Creating a World Where More People See Themselves as Scientists

At 14 years old, Carla Camacho thought she was just signing up for a fun beach trip in Baja California. She didn’t know the experience would change the trajectory of her life. Today, because of that first outing with Ocean Discovery Institute, she now works to increase the number of science and conservation leaders in her community.

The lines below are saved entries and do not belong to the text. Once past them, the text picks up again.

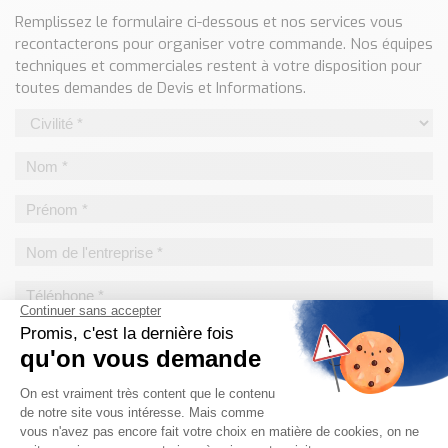
Classé par marque
Remplissez le formulaire ci-dessous et nos services vous
recontacterons pour organiser votre commande. Nos équipes
ENDRESS+HAUSER
techniques et commerciales restent à votre disposition pour
SICK
toutes demandes de Devis et Informations.
RED LION
SCHMERSAL
IDEM SAFETY
Voir toutes les marques …
Nos outils et simulateurs
Téléchargement (Logiciels, Documents,..)
Formulaire sonde température
Convertisseur de pression
Formulaire Débitmètre
Calculateur maintien en température
Calculateur Chauffage/Liquide/Gaz
Blog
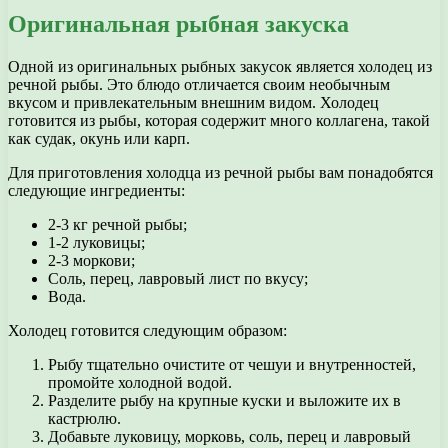
Оригинальная рыбная закуска
Одной из оригинальных рыбных закусок является холодец из
речной рыбы. Это блюдо отличается своим необычным
вкусом и привлекательным внешним видом. Холодец
готовится из рыбы, которая содержит много коллагена, такой
как судак, окунь или карп.
Для приготовления холодца из речной рыбы вам понадобятся
следующие ингредиенты:
2-3 кг речной рыбы;
1-2 луковицы;
2-3 моркови;
Соль, перец, лавровый лист по вкусу;
Вода.
Холодец готовится следующим образом:
Рыбу тщательно очистите от чешуи и внутренностей,
промойте холодной водой.
Разделите рыбу на крупные куски и выложите их в
кастрюлю.
Добавьте луковицу, морковь, соль, перец и лавровый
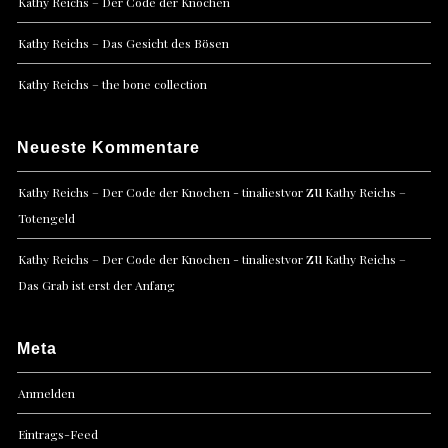
Kathy Reichs – Der Code der Knochen
Kathy Reichs – Das Gesicht des Bösen
Kathy Reichs – the bone collection
Neueste Kommentare
zu
Kathy Reichs – Der Code der Knochen - tinaliestvor
Kathy Reichs –
Totengeld
zu
Kathy Reichs – Der Code der Knochen - tinaliestvor
Kathy Reichs –
Das Grab ist erst der Anfang
Meta
Anmelden
Eintrags-Feed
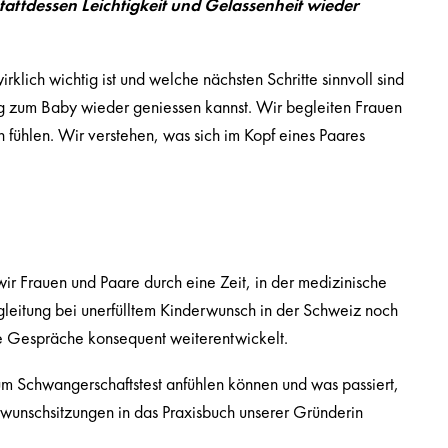
attdessen Leichtigkeit und Gelassenheit wieder
rklich wichtig ist und welche nächsten Schritte sinnvoll sind
eg zum Baby wieder geniessen kannst. Wir begleiten Frauen
 fühlen. Wir verstehen, was sich im Kopf eines Paares
r Frauen und Paare durch eine Zeit, in der medizinische
leitung bei unerfülltem Kinderwunsch in der Schweiz noch
de Gespräche konsequent weiterentwickelt.
um Schwangerschaftstest anfühlen können und was passiert,
wunschsitzungen in das Praxisbuch unserer Gründerin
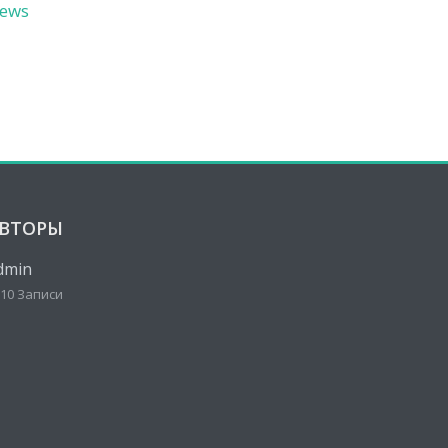
ews
ВТОРЫ
dmin
10 Записи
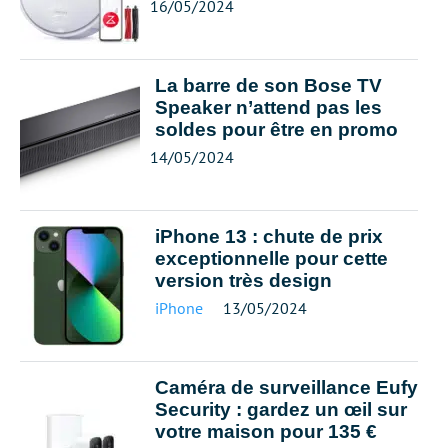
16/05/2024
La barre de son Bose TV
Speaker n’attend pas les
soldes pour être en promo
14/05/2024
iPhone 13 : chute de prix
exceptionnelle pour cette
version très design
iPhone
13/05/2024
Caméra de surveillance Eufy
Security : gardez un œil sur
votre maison pour 135 €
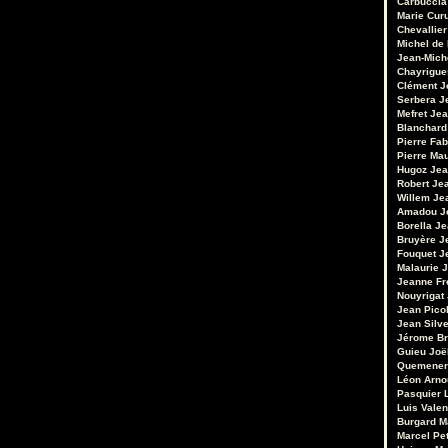
Carbuccia
Marie Cur
Chevallier
Michel de
Jean-Mich
Chayrigue
Clément
J
Serbera
J
Mefret
Jea
Blanchard
Pierre Fab
Pierre Ma
Hugoz
Jea
Robert
Je
Willem
Je
Amadou
J
Borella
Je
Bruyère
J
Fouquet
J
Malaurie
J
Jeanne Fr
Nouyrigat
Jean Pico
Jean Silv
Jérome Br
Guieu
Joë
Quemener
Léon Arno
Pasquier
Luis Valen
Burgard
M
Marcel Pet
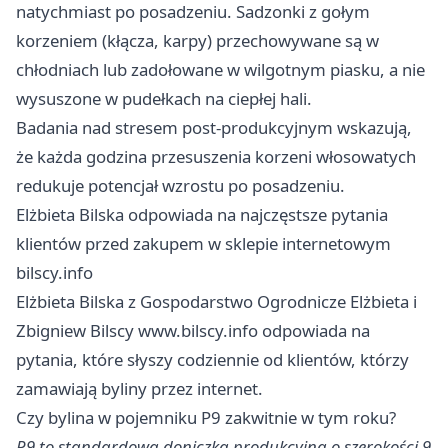
natychmiast po posadzeniu. Sadzonki z gołym
korzeniem (kłącza, karpy) przechowywane są w
chłodniach lub zadołowane w wilgotnym piasku, a nie
wysuszone w pudełkach na ciepłej hali.
Badania nad stresem post-produkcyjnym wskazują,
że każda godzina przesuszenia korzeni włosowatych
redukuje potencjał wzrostu po posadzeniu.
Elżbieta Bilska odpowiada na najczęstsze pytania
klientów przed zakupem w sklepie internetowym
bilscy.info
Elżbieta Bilska z
Gospodarstwo Ogrodnicze Elżbieta i
Zbigniew Bilscy
www.bilscy.info odpowiada na
pytania, które słyszy codziennie od klientów, którzy
zamawiają byliny przez internet.
Czy bylina w pojemniku P9 zakwitnie w tym roku?
P9 to standardowa doniczka produkcyjna o szerokości 9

Located in Camacho’s hometown of City Heights, Ocean Discovery Institute offers science and mentoring opportunities for students from first grade through high school into college and into careers. Some of its programs happen in schools. Others take place in the field, during field trips, after school at the Living Lab and on more extended summer trips. The organization is growing from serving 4,500 students, to serving all 10,000 young people under the age of 18 in the community.

The organization’s state-of-the-art 12,000-square-foot Living Lab, created in partnership with the San Diego Unified School District, helps make this goal possible. Designed with broad community input and expert advisors, the space connects the indoors with the outdoors and operates on the premise, “If I know how the world works, I can make a difference.” Features include two premier science labs, a scientist-in-residence studio, connections to adjacent Manzanita Canyon, technology that visibly monitors nearby coastlines, and a living roof garden and kitchen focused on the science of health.

Making Connections to Improve Quality of Life

Ocean Discovery Institute’s programming changes the way students see and interact with their community. They study how trash and debris move up the nearby canyon and explore how to stop plastics from moving into the ocean. They look at fish along the coast and see how the plastics move along the watershed. They engage in community cleanups to help improve the overall health of the ecosystem. The in-school curriculum, created in partnership with climate scientists, helps students understand the impact of climate change and how they can make a difference in their everyday life. At the same time, the curriculum opens new paths of opportunity that weren’t there before.

For Anai Novoa, the Ocean Discovery Institute can’t grow fast enough. Like Camacho, she was part of the first incoming class to join the program and participate in the Baja trip. “Growing up, most of what I knew about ‘being a scientist’ came from Bill Nye the Science Guy,” she says.

The program opened her eyes to many more possibilities. The experience exposed her to a future area of study she hadn’t known existed when she discovered that science has branches such as microbial biology and ecology. She also really enjoyed the field work and the small-scale analysis that they did.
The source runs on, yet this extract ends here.